RECORDS SUPPLIED
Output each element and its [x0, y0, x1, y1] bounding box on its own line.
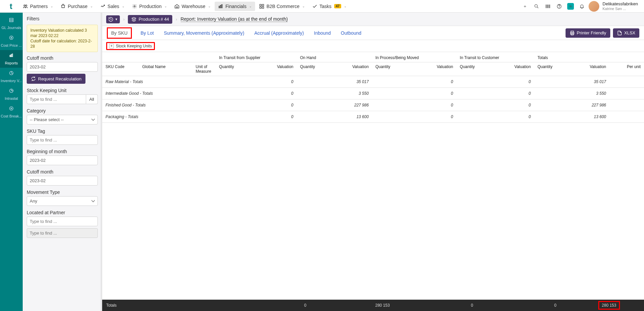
table-row: Intermediate Good - Totals03 550003 550: [102, 88, 644, 99]
footer-v2: 280 153: [348, 303, 390, 308]
leftrail-cost-price-[interactable]: Cost Price ...: [0, 32, 23, 50]
table-row: Finished Good - Totals0227 98600227 986: [102, 99, 644, 111]
footer-label: Totals: [106, 303, 146, 308]
svg-rect-6: [222, 4, 222, 8]
avatar: [589, 1, 599, 12]
svg-point-0: [24, 5, 25, 6]
tab-by-lot[interactable]: By Lot: [139, 27, 155, 39]
topnav-financials[interactable]: Financials⌄: [215, 2, 255, 11]
leftrail-intrastat[interactable]: Intrastat: [0, 85, 23, 103]
bell-icon[interactable]: [579, 3, 585, 10]
barcode-icon[interactable]: [545, 3, 551, 10]
chevron-down-icon: ⌄: [249, 4, 252, 8]
svg-point-20: [559, 7, 559, 8]
company-name: Delikatessfabriken: [603, 2, 638, 6]
chevron-down-icon: ⌄: [302, 4, 305, 8]
chevron-down-icon: ⌄: [50, 4, 53, 8]
svg-rect-28: [11, 54, 12, 57]
svg-rect-4: [219, 6, 220, 8]
all-button[interactable]: All: [86, 94, 98, 104]
app-logo[interactable]: t: [3, 0, 19, 13]
located-input[interactable]: [27, 217, 98, 226]
col-quantity: Quantity: [216, 62, 255, 76]
page-title: Report: Inventory Valuation (as at the e…: [181, 16, 288, 22]
group-in-process: In Process/Being Moved: [372, 52, 456, 62]
crumb-production[interactable]: Production # 44: [128, 15, 172, 24]
bom-input[interactable]: [27, 156, 98, 165]
col-valuation: Valuation: [255, 62, 296, 76]
svg-rect-10: [262, 7, 264, 8]
xlsx-button[interactable]: XLSX: [613, 28, 639, 38]
group-totals: Totals: [534, 52, 610, 62]
leftrail-gl-journals[interactable]: GL Journals: [0, 15, 23, 32]
svg-rect-23: [10, 18, 13, 22]
col-sku-code: SKU Code: [102, 62, 139, 76]
group-transit-customer: In Transit to Customer: [456, 52, 534, 62]
chat-icon[interactable]: [567, 3, 574, 10]
topnav-sales[interactable]: Sales⌄: [97, 2, 128, 11]
tab-outbound[interactable]: Outbound: [340, 27, 363, 39]
footer-v1: 0: [265, 303, 306, 308]
tab-summary-movements-approximately-[interactable]: Summary, Movements (Approximately): [163, 27, 246, 39]
chevron-down-icon: ⌄: [164, 4, 167, 8]
expand-icon[interactable]: +: [109, 44, 114, 48]
extra-input[interactable]: [27, 228, 98, 238]
svg-rect-7: [260, 4, 261, 6]
tab-inbound[interactable]: Inbound: [312, 27, 332, 39]
crumb-chevron-icon: ›: [176, 17, 177, 22]
chevron-down-icon: ⌄: [90, 4, 93, 8]
help-icon[interactable]: [556, 3, 563, 10]
group-transit-supplier: In Transit from Supplier: [216, 52, 297, 62]
cutoff2-input[interactable]: [27, 176, 98, 186]
skutag-input[interactable]: [27, 135, 98, 145]
recalc-button[interactable]: Request Recalculation: [27, 74, 85, 84]
topnav-warehouse[interactable]: Warehouse⌄: [171, 2, 214, 11]
recalc-label: Request Recalculation: [38, 76, 81, 81]
topnav-tasks[interactable]: Tasks47⌄: [309, 2, 350, 11]
info-line1: Inventory Valuation calculated 3 mar 202…: [30, 28, 87, 38]
sku-chip[interactable]: + Stock Keeping Units: [106, 42, 155, 50]
located-label: Located at Partner: [27, 210, 98, 215]
printer-friendly-button[interactable]: Printer Friendly: [566, 28, 610, 38]
movtype-select[interactable]: Any: [27, 196, 98, 206]
topnav-b2b-commerce[interactable]: B2B Commerce⌄: [256, 2, 308, 11]
filters-title: Filters: [27, 16, 98, 21]
skutag-label: SKU Tag: [27, 128, 98, 134]
chip-label: Stock Keeping Units: [116, 44, 152, 48]
svg-line-34: [111, 19, 112, 20]
chevron-down-icon: ⌄: [208, 4, 211, 8]
crumb-chevron-icon: ›: [123, 17, 125, 22]
category-select[interactable]: -- Please select --: [27, 115, 98, 124]
tab-by-sku[interactable]: By SKU: [107, 27, 132, 39]
svg-rect-29: [12, 54, 13, 57]
sku-label: Stock Keeping Unit: [27, 88, 98, 93]
printer-label: Printer Friendly: [577, 30, 606, 35]
sku-input[interactable]: [27, 94, 86, 104]
user-menu[interactable]: Delikatessfabriken Katrine Søn ...: [589, 1, 641, 12]
col-uom: Unit of Measure: [192, 62, 216, 76]
search-icon[interactable]: [533, 3, 540, 10]
topnav-production[interactable]: Production⌄: [129, 2, 170, 11]
col-global-name: Global Name: [139, 62, 192, 76]
leftrail-reports[interactable]: Reports: [0, 50, 23, 68]
leftrail-cost-break-[interactable]: Cost Break...: [0, 103, 23, 121]
col-valuation: Valuation: [494, 62, 534, 76]
svg-point-1: [26, 5, 27, 6]
topnav-partners[interactable]: Partners⌄: [19, 2, 56, 11]
cutoff-label: Cutoff month: [27, 55, 98, 61]
chevron-down-icon: ⌄: [122, 4, 125, 8]
leftrail-inventory-v-[interactable]: Inventory V...: [0, 68, 23, 85]
add-icon[interactable]: ＋: [522, 3, 528, 10]
history-button[interactable]: ▼: [106, 15, 120, 23]
chevron-down-icon: ⌄: [344, 4, 347, 8]
tab-accrual-approximately-[interactable]: Accrual (Approximately): [253, 27, 305, 39]
col-quantity: Quantity: [456, 62, 494, 76]
svg-line-12: [537, 7, 538, 8]
movtype-label: Movement Type: [27, 190, 98, 195]
user-name: Katrine Søn ...: [603, 6, 638, 11]
topnav-purchase[interactable]: Purchase⌄: [57, 2, 96, 11]
footer-total: 280 153: [598, 301, 620, 310]
svg-rect-5: [220, 5, 221, 8]
cutoff-input[interactable]: [27, 62, 98, 72]
footer-v4: 0: [515, 303, 557, 308]
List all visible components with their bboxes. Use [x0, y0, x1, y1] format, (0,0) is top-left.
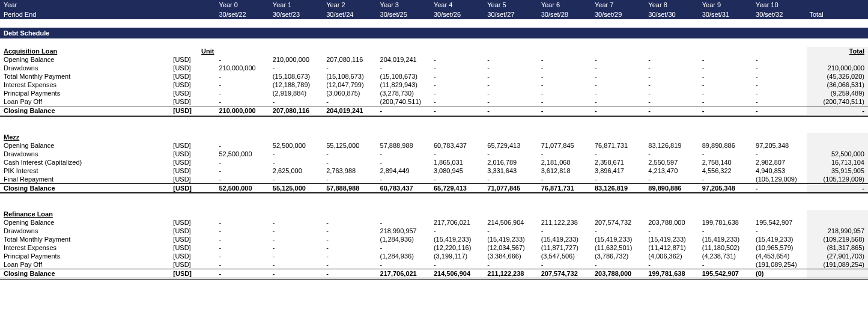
date-9: 30/set/31	[700, 10, 753, 19]
cell-y5: -	[485, 150, 538, 158]
refinance-drawdowns-row: Drawdowns[USD]---218,990,957-------218,9…	[0, 227, 868, 235]
cell-y5: -	[485, 64, 538, 72]
cell-y7: 203,788,000	[592, 269, 646, 279]
section-title-row: Debt Schedule	[0, 28, 868, 38]
row-label: Cash Interest (Capitalized)	[0, 158, 171, 167]
cell-y8: -	[646, 81, 699, 89]
cell-y2: -	[324, 227, 377, 235]
cell-y1: 210,000,000	[270, 55, 324, 64]
cell-y8: 4,213,470	[646, 167, 699, 175]
cell-y1: -	[270, 150, 324, 158]
year-0: Year 0	[216, 0, 270, 10]
row-label: Loan Pay Off	[0, 260, 171, 269]
row-label: Loan Pay Off	[0, 97, 171, 106]
row-label: Total Monthly Payment	[0, 235, 171, 243]
cell-y2: -	[324, 158, 377, 167]
cell-y7: (11,632,501)	[592, 243, 646, 252]
cell-y6: -	[539, 81, 592, 89]
year-7: Year 7	[592, 0, 646, 10]
cell-y3: -	[378, 175, 431, 184]
cell-y6: -	[539, 260, 592, 269]
cell-total	[807, 55, 868, 64]
year-10: Year 10	[753, 0, 807, 10]
cell-y3: (3,278,730)	[378, 89, 431, 97]
cell-y7: -	[592, 89, 646, 97]
row-label: PIK Interest	[0, 167, 171, 175]
cell-y10: -	[753, 72, 807, 81]
cell-y9: -	[700, 64, 753, 72]
cell-total: (27,901,703)	[807, 252, 868, 260]
cell-y2: (12,047,799)	[324, 81, 377, 89]
cell-y1: 207,080,116	[270, 106, 324, 116]
mezz-header-row: Mezz	[0, 133, 868, 141]
refinance-pp-row: Principal Payments[USD]---(1,284,936)(3,…	[0, 252, 868, 260]
cell-y7: -	[592, 64, 646, 72]
cell-y9: 97,205,348	[700, 183, 753, 193]
cell-y2: 2,763,988	[324, 167, 377, 175]
cell-y0: -	[216, 141, 270, 150]
cell-total: (45,326,020)	[807, 72, 868, 81]
cell-y5: -	[485, 106, 538, 116]
refinance-ie-row: Interest Expenses[USD]----(12,220,116)(1…	[0, 243, 868, 252]
cell-y9: 89,890,886	[700, 141, 753, 150]
date-10: 30/set/32	[753, 10, 807, 19]
cell-y4: -	[431, 150, 485, 158]
cell-y1: 55,125,000	[270, 183, 324, 193]
cell-y6: -	[539, 89, 592, 97]
cell-y10: -	[753, 55, 807, 64]
row-unit: [USD]	[171, 64, 216, 72]
cell-y10: (10,965,579)	[753, 243, 807, 252]
row-unit: [USD]	[171, 72, 216, 81]
cell-y5: 211,122,238	[485, 269, 538, 279]
cell-total: 16,713,104	[807, 158, 868, 167]
cell-y6: (11,871,727)	[539, 243, 592, 252]
date-4: 30/set/26	[431, 10, 485, 19]
cell-y1: -	[270, 269, 324, 279]
cell-y5: -	[485, 227, 538, 235]
cell-y3: -	[378, 218, 431, 227]
cell-y8: -	[646, 106, 699, 116]
acquisition-header-row: Acquisition Loan Unit Total	[0, 47, 868, 55]
cell-y8: 89,890,886	[646, 183, 699, 193]
acquisition-opening-row: Opening Balance[USD]-210,000,000207,080,…	[0, 55, 868, 64]
cell-total: 35,915,905	[807, 167, 868, 175]
cell-y4: -	[431, 106, 485, 116]
cell-y1: 2,625,000	[270, 167, 324, 175]
cell-y3: 57,888,988	[378, 141, 431, 150]
cell-y10: -	[753, 89, 807, 97]
cell-y3: 218,990,957	[378, 227, 431, 235]
date-2: 30/set/24	[324, 10, 377, 19]
row-unit: [USD]	[171, 141, 216, 150]
debt-schedule-table: Year Year 0 Year 1 Year 2 Year 3 Year 4 …	[0, 0, 868, 280]
date-6: 30/set/28	[539, 10, 592, 19]
cell-y1: (12,188,789)	[270, 81, 324, 89]
cell-y7: 76,871,731	[592, 141, 646, 150]
cell-y2: -	[324, 235, 377, 243]
cell-y10: (105,129,009)	[753, 175, 807, 184]
year-2: Year 2	[324, 0, 377, 10]
cell-y9: -	[700, 72, 753, 81]
cell-y7: 207,574,732	[592, 218, 646, 227]
year-1: Year 1	[270, 0, 324, 10]
cell-y10: 4,940,853	[753, 167, 807, 175]
cell-y9: 195,542,907	[700, 269, 753, 279]
cell-y7: 3,896,417	[592, 167, 646, 175]
cell-y3: (15,108,673)	[378, 72, 431, 81]
cell-y6: -	[539, 175, 592, 184]
cell-total	[807, 141, 868, 150]
acquisition-drawdowns-row: Drawdowns[USD]210,000,000----------210,0…	[0, 64, 868, 72]
cell-y2: -	[324, 150, 377, 158]
cell-y7: -	[592, 97, 646, 106]
header-dates-row: Period End 30/set/22 30/set/23 30/set/24…	[0, 10, 868, 19]
cell-y10: 2,982,807	[753, 158, 807, 167]
row-unit: [USD]	[171, 183, 216, 193]
row-unit: [USD]	[171, 97, 216, 106]
cell-y3: (11,829,943)	[378, 81, 431, 89]
cell-y6: 76,871,731	[539, 183, 592, 193]
refinance-header-row: Refinance Loan	[0, 210, 868, 218]
unit-header: Unit	[171, 47, 216, 55]
cell-y10: -	[753, 106, 807, 116]
acquisition-ie-row: Interest Expenses[USD]-(12,188,789)(12,0…	[0, 81, 868, 89]
year-9: Year 9	[700, 0, 753, 10]
cell-y6: -	[539, 227, 592, 235]
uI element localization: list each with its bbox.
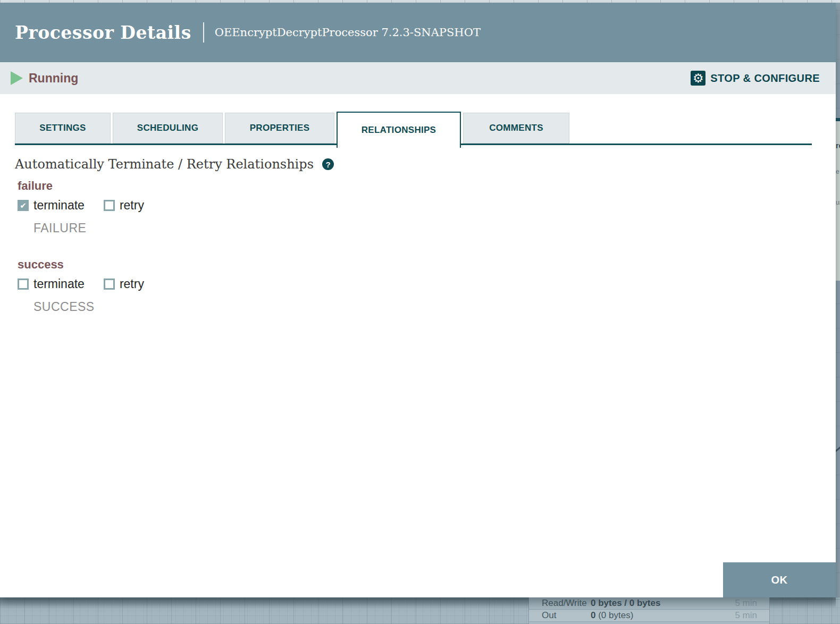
retry-label: retry: [120, 277, 144, 291]
stats-row-read-write: Read/Write 0 bytes / 0 bytes 5 min: [529, 597, 769, 610]
gear-icon: ⚙: [691, 71, 705, 86]
title-separator: [203, 22, 204, 43]
canvas-right-sliver: ro e ur: [836, 3, 840, 597]
relationship-failure: failure terminate retry FAILURE: [15, 179, 836, 235]
terminate-checkbox[interactable]: [18, 279, 29, 290]
tab-properties[interactable]: PROPERTIES: [225, 113, 334, 144]
relationship-name: failure: [15, 179, 836, 193]
status-bar: Running ⚙ STOP & CONFIGURE: [0, 62, 836, 94]
running-play-icon: [11, 71, 23, 85]
relationship-success: success terminate retry SUCCESS: [15, 258, 836, 314]
stop-and-configure-label: STOP & CONFIGURE: [710, 72, 820, 85]
status-label: Running: [29, 71, 78, 86]
tab-settings[interactable]: SETTINGS: [15, 113, 111, 144]
help-icon[interactable]: ?: [322, 158, 334, 170]
text-fragment: ro: [836, 141, 840, 150]
component-panel-fragment: ro e ur: [836, 121, 840, 281]
stats-window: 5 min: [715, 610, 769, 621]
ok-button[interactable]: OK: [723, 562, 836, 597]
dialog-title: Processor Details: [15, 22, 191, 43]
text-fragment: e: [836, 168, 839, 175]
processor-name-version: OEEncryptDecryptProcessor 7.2.3-SNAPSHOT: [215, 26, 481, 39]
stats-label: Read/Write: [542, 598, 591, 609]
stop-and-configure-button[interactable]: ⚙ STOP & CONFIGURE: [691, 71, 820, 86]
checkbox-row: terminate retry: [15, 198, 836, 213]
processor-stats-panel: Read/Write 0 bytes / 0 bytes 5 min Out 0…: [528, 597, 770, 624]
relationship-description: FAILURE: [15, 221, 836, 235]
relationship-name: success: [15, 258, 836, 272]
connection-line-fragment: [835, 446, 840, 452]
retry-checkbox[interactable]: [104, 200, 115, 211]
terminate-label: terminate: [33, 277, 85, 291]
text-fragment: ur: [836, 199, 840, 206]
stats-row-tasks-time: Tasks/Time 0/00:00:00.000 5 min: [529, 622, 769, 624]
retry-label: retry: [120, 198, 144, 213]
checkbox-row: terminate retry: [15, 277, 836, 291]
tab-relationships[interactable]: RELATIONSHIPS: [337, 112, 461, 148]
retry-checkbox[interactable]: [104, 279, 115, 290]
dialog-header: Processor Details OEEncryptDecryptProces…: [0, 3, 836, 62]
terminate-label: terminate: [33, 198, 85, 213]
relationships-tab-content: Automatically Terminate / Retry Relation…: [0, 157, 836, 314]
relationship-description: SUCCESS: [15, 300, 836, 314]
tab-scheduling[interactable]: SCHEDULING: [113, 113, 223, 144]
stats-value: 0 bytes / 0 bytes: [591, 598, 715, 609]
terminate-checkbox[interactable]: [18, 200, 29, 211]
section-heading: Automatically Terminate / Retry Relation…: [15, 157, 314, 172]
stats-row-out: Out 0 (0 bytes) 5 min: [529, 610, 769, 622]
processor-details-dialog: Processor Details OEEncryptDecryptProces…: [0, 3, 836, 597]
tab-comments[interactable]: COMMENTS: [463, 113, 569, 144]
stats-window: 5 min: [715, 598, 769, 609]
tab-bar: SETTINGS SCHEDULING PROPERTIES RELATIONS…: [15, 112, 812, 145]
stats-label: Out: [542, 610, 591, 621]
heading-row: Automatically Terminate / Retry Relation…: [15, 157, 836, 172]
stats-value: 0 (0 bytes): [591, 610, 715, 621]
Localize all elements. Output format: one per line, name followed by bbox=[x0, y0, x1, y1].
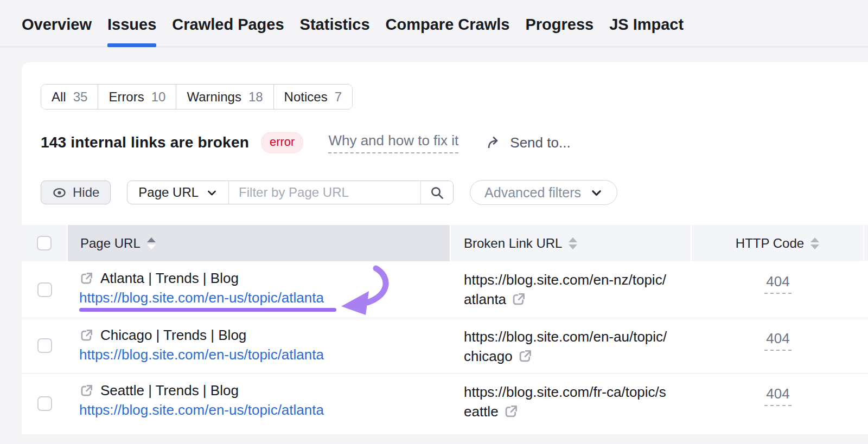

YOUR OBJECTIVE
Which lines of the records above hold the word "Year"? Copy each of them.

RESPONSE TO THE TASK
year-0: Year 0	[216, 0, 270, 10]
year-7: Year 7	[592, 0, 646, 10]
year-10: Year 10	[753, 0, 807, 10]
debt-schedule-table: Year Year 0 Year 1 Year 2 Year 3 Year 4 …	[0, 0, 868, 280]
year-2: Year 2	[324, 0, 377, 10]
year-1: Year 1	[270, 0, 324, 10]
year-9: Year 9	[700, 0, 753, 10]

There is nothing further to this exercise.